Blog Archives

My paper-recycling bin runneth over

 

     Another election is approaching our area.  Politicians waste trees and money sending flyers to me.  Said flyers leave the mailbox and go directly into the recycling bin.  I could probably save time by placing the blue bin under the mailbox and label it ‘political flyers here please’.  Oh, if only they’d get a clue as to how much money they waste.  No, I don’t read the flyers especially when the mudslinging begins as it always does.

     If you want my vote, do come and talk to me.  Give me some proof that you actually care about the people in your district.  Don’t waste my time calling me on the phone with a poll.  I refuse to answer questions asked by faceless voices.  Another thing that will greatly impress me is if you don’t bad mouth other candidates.  My parents always said, “If you can’t say anything nice don’t say anything.”  Nothing lowers my opinion of a candidate faster than when one begins mudslinging.

     Do not talk to me as if I am stupid.  I stay informed and actually have opinions.  However, you will never see them on this blog because my politics are private.  There’s nothing I hate more than having someone try to shove their politics down my throat.  Therefore, I refuse to do it to my readers.

Buried alive in catalogues

 

     It would be such a waste if our city didn’t recycle.  I struggled to take our paper recycling bin out the curb tonight.  Filled to capacity the darned thing is heavy.  We put most paper, cardboard, and pasteboard into our blue bins.  All the junk mail goes.  Sometimes my blue bin can wait for two weeks between recycling nights.  However, it seems that this week we had an over abundance of junk mail arrive and it’s not even near an election right now.  I pondered this for a while.

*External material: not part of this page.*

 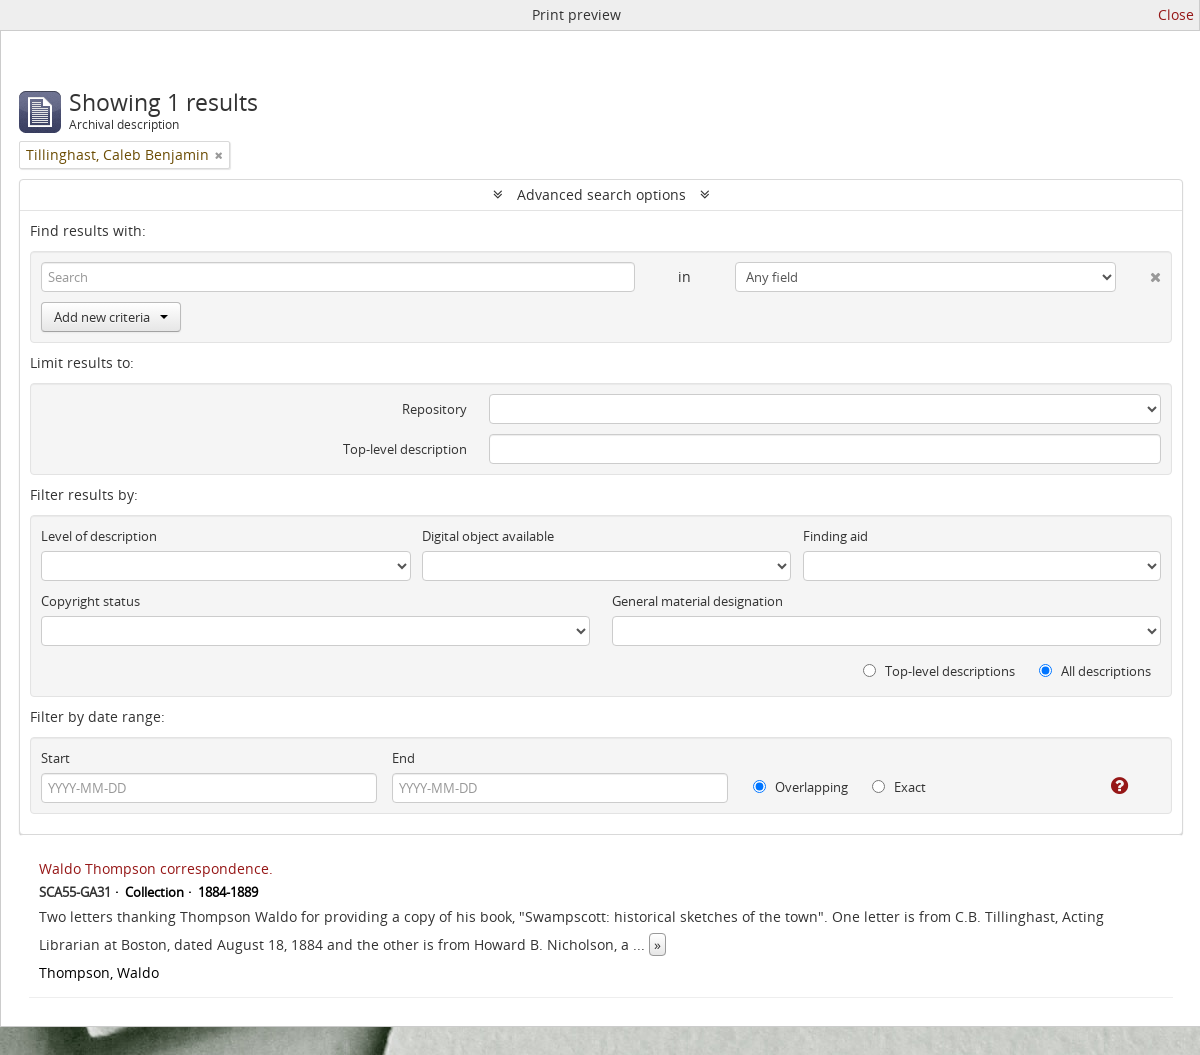 What do you see at coordinates (156, 868) in the screenshot?
I see `Waldo Thompson correspondence.` at bounding box center [156, 868].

     Then it hit me.  Ah, yes.  The bin contained catalogues.  It had dozens of catalogues from every imaginable place for every item that exists.  Why?  “Tis the season and the catalogue storm has only just begun.

     We spent far too many hours mining through the Mother-In-Law’s house while she was in the rehab hospital.  Therefore, tonight I reminded Dear Hubby to make sure every catalogue she gets hits her bin over the next few months.  I do not want to find her buried alive under an avalanche of them some time around Christmas.